To confirm the accuracy of its records, the credit reporting agency sent the previous loan's servicer four Automated Consumer Dispute Verification ("AVDV") forms. In its ACDV responses, the servicer amended the codes for Pay Rate and Account history, among other changes. The amended code for Pay Rate stated "Changed from empty to '3,' meaning 90 days delinquent," and the code for Account History said "Changed from '3' (90 days delinquent) in December 2018 and January, June, August, and October 2019 to dashes '–' for all months after December 2015, meaning 'no reporting.'"
The borrower contended that the amended codes for Pay Rate and Account History were inaccurate, pointing to how the credit reporting agency interpreted and reported the amended data in her credit report. Specifically, the agency reported this amended data to indicate the borrower was currently delinquent on the mortgage with missed payments in months following the settlement and short sale.

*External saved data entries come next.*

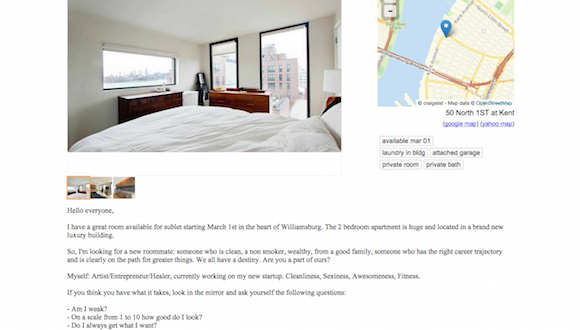 Where is `wooden sideboard`? The height and width of the screenshot is (330, 580). wooden sideboard is located at coordinates (72, 190), (84, 192), (142, 106), (235, 100). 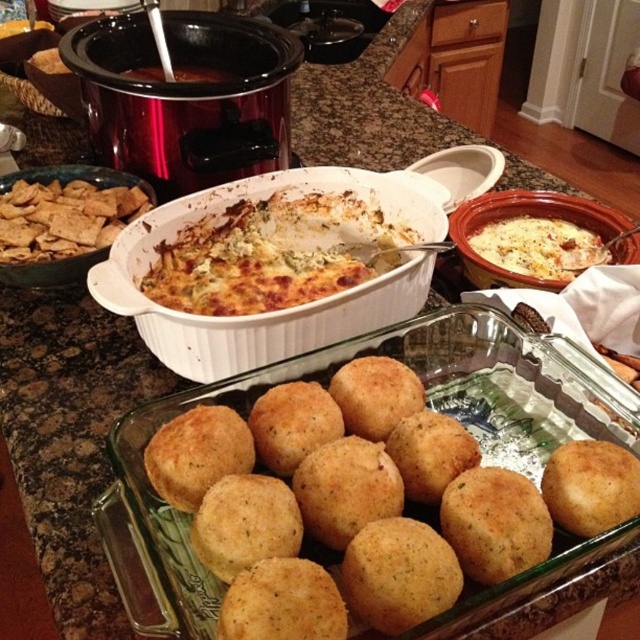 Can you confirm if golden brown crumbly balls at center is wider than white creamy casserole at center-right?

Yes.

Is golden brown crumbly balls at center taller than white creamy casserole at center-right?

Yes, golden brown crumbly balls at center is taller than white creamy casserole at center-right.

Does point (385, 532) come closer to viewer compared to point (538, 225)?

Yes, it is.

The height and width of the screenshot is (640, 640). I want to click on golden brown crumbly balls at center, so click(365, 500).

Can you confirm if golden brown crumbly balls at center is positioned below brown cracker at left?

Indeed, golden brown crumbly balls at center is positioned under brown cracker at left.

Is golden brown crumbly balls at center closer to camera compared to brown cracker at left?

That is True.

Where is `golden brown crumbly balls at center`? The width and height of the screenshot is (640, 640). golden brown crumbly balls at center is located at coordinates (365, 500).

Where is `golden brown crumbly balls at center`? golden brown crumbly balls at center is located at coordinates (365, 500).

Which is below, golden baked casserole at center or brown cracker at left?

golden baked casserole at center is below.

This screenshot has height=640, width=640. I want to click on golden baked casserole at center, so click(x=272, y=253).

From the picture: Who is more distant from viewer, (x=195, y=257) or (x=54, y=234)?

Positioned behind is point (x=54, y=234).

Where is `golden baked casserole at center`? golden baked casserole at center is located at coordinates (272, 253). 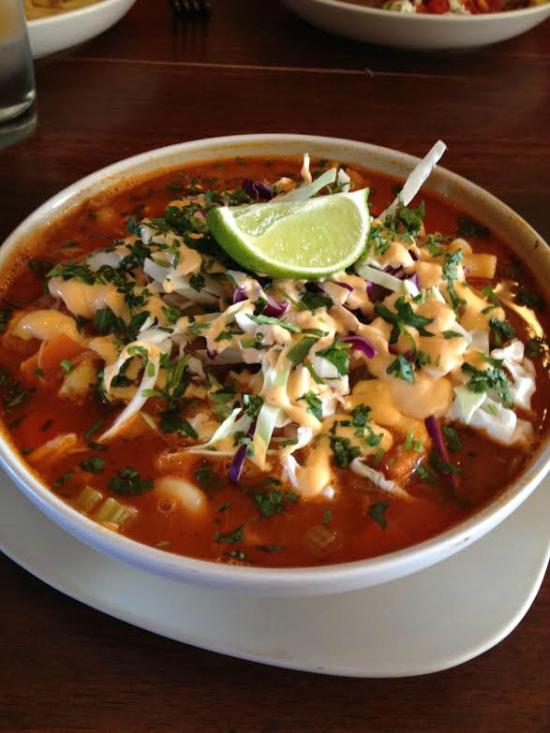 I want to click on bowl, so click(324, 589), click(24, 121). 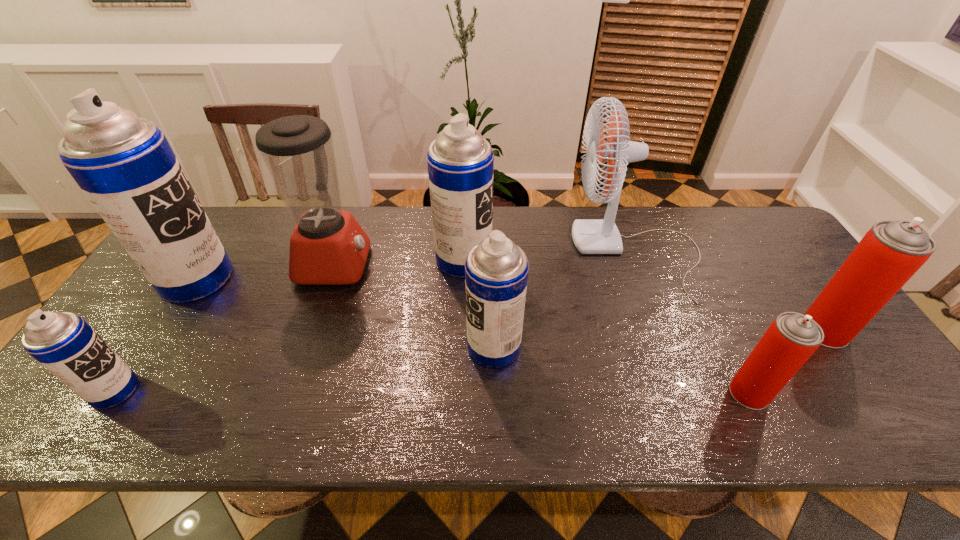 What are the coordinates of `free space at the right edge` in the screenshot? It's located at (774, 282).

The height and width of the screenshot is (540, 960). In the image, there is a desktop. Find the location of `vacant space at the far right corner`. vacant space at the far right corner is located at coordinates (759, 230).

Find the location of a particular element. Image resolution: width=960 pixels, height=540 pixels. vacant point located between the farther red aerosol can and the third farthest blue aerosol can is located at coordinates (660, 339).

The image size is (960, 540). I want to click on vacant space that is in between the second aerosol can from right to left and the fifth shortest aerosol can, so click(607, 327).

Locate an element on the screen. The image size is (960, 540). free space between the biggest blue aerosol can and the sixth object from right to left is located at coordinates (266, 271).

Find the location of a particular element. Image resolution: width=960 pixels, height=540 pixels. vacant area that lies between the smallest blue aerosol can and the biggest blue aerosol can is located at coordinates (156, 335).

Identify the location of unoccupied position between the rightmost object and the third object from left to right. (579, 297).

At what (x,y) coordinates should I click in order to perform the action: click on blank region between the second aerosol can from right to left and the orange fan. Please return your answer as a coordinate pair (x, y). The image size is (960, 540). Looking at the image, I should click on (693, 323).

Where is `free space between the rightmost object and the fan`? The image size is (960, 540). free space between the rightmost object and the fan is located at coordinates (x=732, y=292).

This screenshot has width=960, height=540. Find the location of `empty location between the nearest blue aerosol can and the tallest aerosol can`. empty location between the nearest blue aerosol can and the tallest aerosol can is located at coordinates (156, 335). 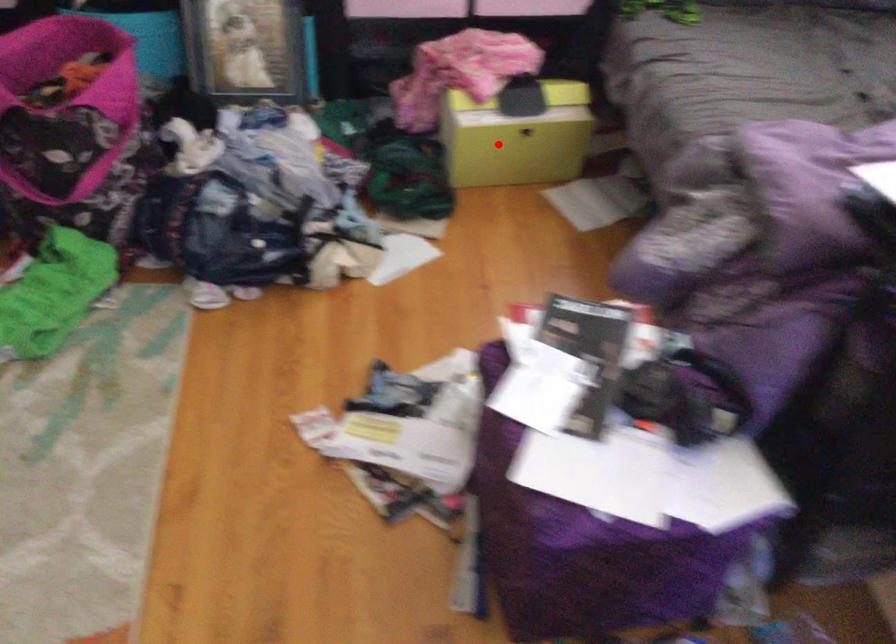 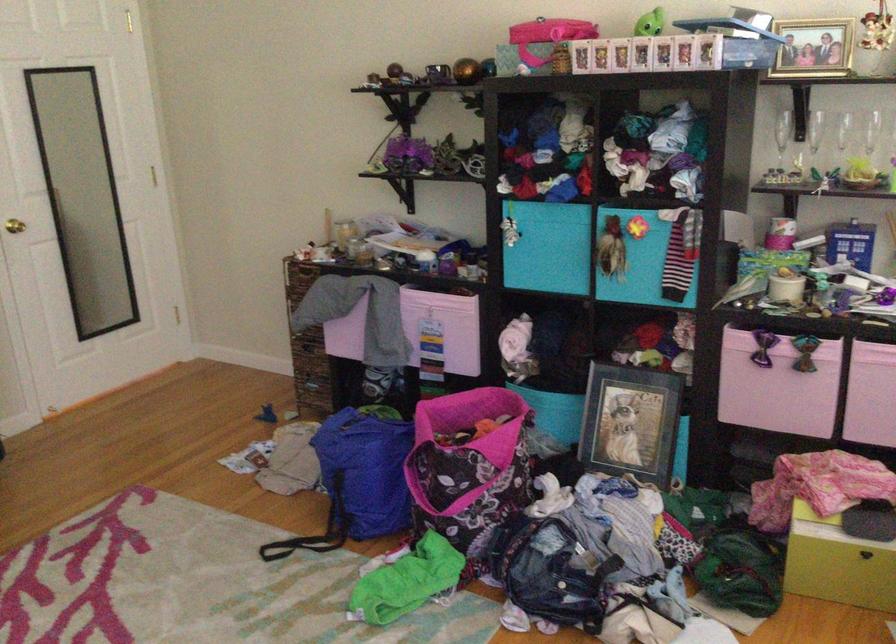 In the second image, find the point that corresponds to the highlighted location in the first image.

(838, 563) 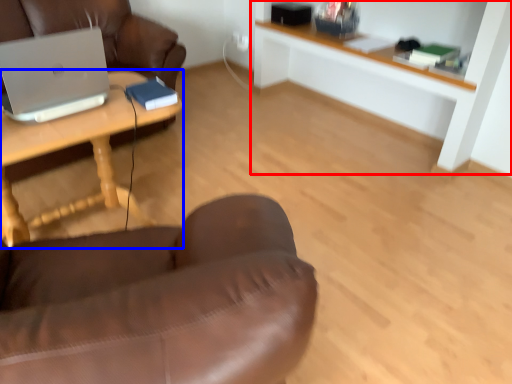 Question: Which object appears closest to the camera in this image, shelf (highlighted by a red box) or desk (highlighted by a blue box)?

Choices:
 (A) shelf
 (B) desk

Answer: (B) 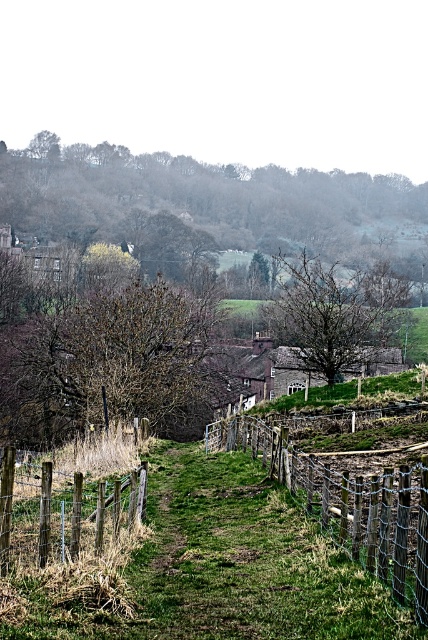 You are a painter setting up an easel to paint the scene. You want to focus on capturing the brown leafless tree at upper center and the wooden wire fence at center. Which object should you position closer to the foreground to emphasize its width in your painting?

The brown leafless tree at upper center might be wider than the wooden wire fence at center, so to emphasize its width, you should position the brown leafless tree at upper center closer to the foreground in your painting.

You are a painter setting up your easel to capture the rural landscape. You want to include both the wooden wire fence at center and the brown wooden fence at lower left in your painting. Which fence should you focus on to emphasize its size in the composition?

The wooden wire fence at center should be focused on because its width is larger than the brown wooden fence at lower left, making it a better subject for emphasizing size in the composition. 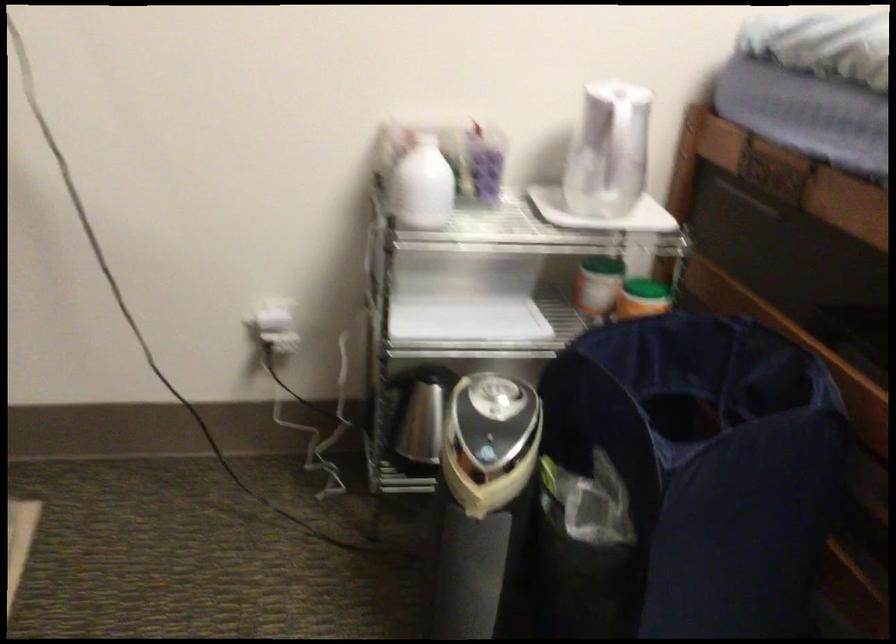 What do you see at coordinates (486, 453) in the screenshot? Image resolution: width=896 pixels, height=644 pixels. I see `a appliance button` at bounding box center [486, 453]. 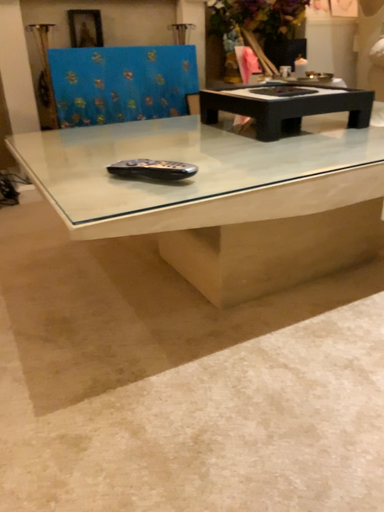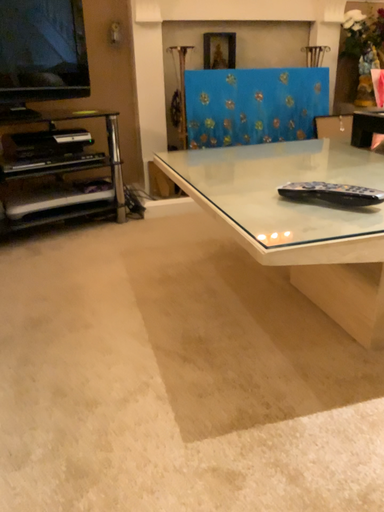 Question: Which way did the camera rotate in the video?

Choices:
 (A) rotated left
 (B) rotated right

Answer: (A) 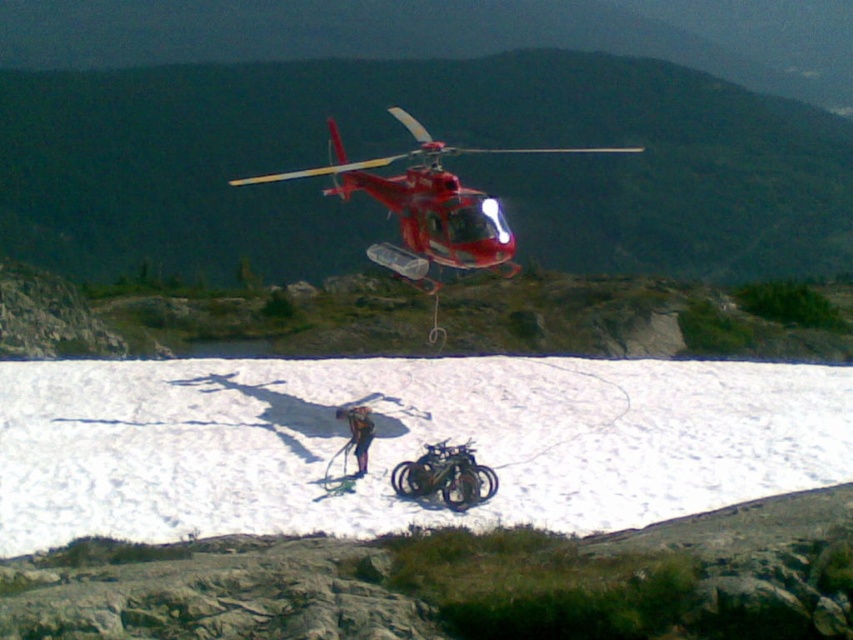 Does white powder snow at center have a greater height compared to shiny red helicopter at center?

No.

Does point (338, 506) lie behind point (480, 205)?

No.

This screenshot has height=640, width=853. I want to click on white powder snow at center, so click(402, 442).

Is white powder snow at center smaller than brown leather jacket at center?

Actually, white powder snow at center might be larger than brown leather jacket at center.

Is point (299, 442) positioned in front of point (363, 474)?

No, it is behind (363, 474).

I want to click on white powder snow at center, so click(x=402, y=442).

Does shiny red helicopter at center have a smaller size compared to shiny metallic motorcycle at center?

Actually, shiny red helicopter at center might be larger than shiny metallic motorcycle at center.

Is shiny red helicopter at center to the left of shiny metallic motorcycle at center from the viewer's perspective?

No, shiny red helicopter at center is not to the left of shiny metallic motorcycle at center.

Where is `shiny red helicopter at center`? The height and width of the screenshot is (640, 853). shiny red helicopter at center is located at coordinates (427, 205). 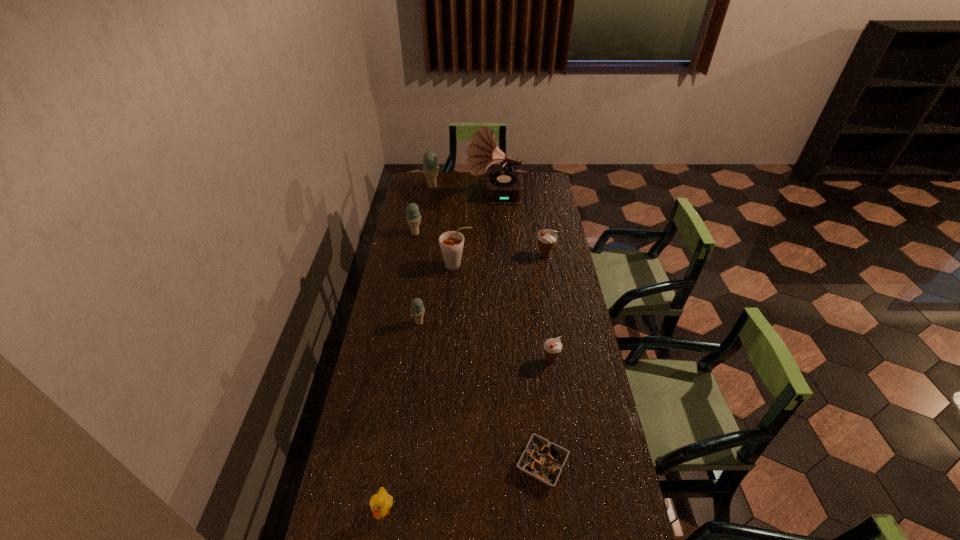 Locate an element on the screen. The image size is (960, 540). the seventh farthest object is located at coordinates (552, 347).

Where is `the nearest blue ice cream`? This screenshot has width=960, height=540. the nearest blue ice cream is located at coordinates (417, 309).

You are a GUI agent. You are given a task and a screenshot of the screen. Output one action in this format:
    pyautogui.click(x=<x>, y=<y>)
    Task: Click on the second nearest ice cream
    The width and height of the screenshot is (960, 540).
    Given the screenshot: What is the action you would take?
    pyautogui.click(x=417, y=309)

This screenshot has width=960, height=540. In order to click on the nearest object in this screenshot , I will do point(380,503).

Identify the location of the second shortest object. (380, 503).

This screenshot has height=540, width=960. Identify the location of the shortest object. (543, 460).

You are a GUI agent. You are given a task and a screenshot of the screen. Output one action in this format:
    pyautogui.click(x=<x>, y=<y>)
    Task: Click on the ashtray
    The height and width of the screenshot is (540, 960).
    Given the screenshot: What is the action you would take?
    pyautogui.click(x=543, y=460)

The image size is (960, 540). What are the coordinates of `blank space located 0.310m from the horn of the tallest object` in the screenshot? It's located at (410, 197).

Image resolution: width=960 pixels, height=540 pixels. Find the location of `vacant point located 0.320m from the horn of the tallest object`. vacant point located 0.320m from the horn of the tallest object is located at coordinates (408, 197).

Identify the location of free space located 0.090m from the horn of the tallest object. (450, 197).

The borrower sued the servicer under the federal Fair Credit Reporting Act ("FCRA"), 15 U.S.C. § 1681s-2(b), claiming that the servicer failed to conduct a reasonable investigation of disputed data and provided false and misleading information to the credit reporting agency. She relied on evidence about persistent inaccuracies in the credit reports produced using the amended data. The trial court granted the servicer summary judgment, and the borrower timely appealed.
As you may recall, Section 1681s- 2(b) requires a data furnisher to investigate and review disputed information forwarded by a credit reporting agency for completeness and accuracy and then send verified or amended data back to the agency.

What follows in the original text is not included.